Thought it worth bumping again as 13 more members have voted on the equavalent Beethoven 9th Symphony poll. Perhaps you missed this.

Beethoven currently fairing better at 14.29% (WTC 11.27%).


----------



## EmperorOfIceCream (Jan 3, 2020)

Hot-take: WTC is not Bach's best keyboard composition. His suites, in particular the Six Partitas, show much more range of expression and style, and have much better drama. The prelude-fugue 48 times rule is very constraining, and thus I think the Partitas are much richer and powerful -- they can stand along with Beethoven sonatas or Chopin preludes as being grand and emotionally affecting. I think that WTC belongs more towards the category of Art of Fugue: beautiful and amazing, but more of a formal and structural beauty than a dramatic one.


----------



## Eclectic Al (Apr 23, 2020)

janxharris said:


> Thought it worth bumping again as 13 more members have voted on the equavalent Beethoven 9th Symphony poll. Perhaps you missed this.
> 
> Beethoven currently fairing better at 14.29% (WTC 11.27%).
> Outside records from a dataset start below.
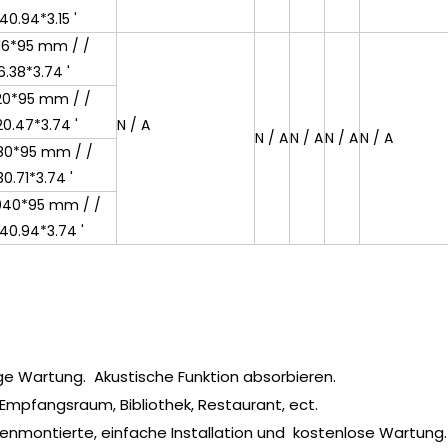
40.94*3.15 '
16*95 mm / /
6.38*3.74 '
20*95 mm / /
20.47*3.74 '
N / A
N / A
N / A
N / A
N / A
80*95 mm / /
0.71*3.74 '
1040*95 mm / /
40.94*3.74 '
nge Wartung. Akustische Funktion absorbieren.
, Empfangsraum, Bibliothek, Restaurant, ect.
henmontierte, einfache Installation und kostenlose Wartung.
It's not even my favourite Beethoven symphony. Maybe my 4th favourite Beethoven symphony.


----------



## Jacck (Dec 24, 2017)

EmperorOfIceCream said:


> Hot-take: WTC is not Bach's best keyboard composition. His suites, in particular the Six Partitas, show much more range of expression and style, and have much better drama. The prelude-fugue 48 times rule is very constraining, and thus I think the Partitas are much richer and powerful -- they can stand along with Beethoven sonatas or Chopin preludes as being grand and emotionally affecting. I think that WTC belongs more towards the category of Art of Fugue: beautiful and amazing, but more of a formal and structural beauty than a dramatic one.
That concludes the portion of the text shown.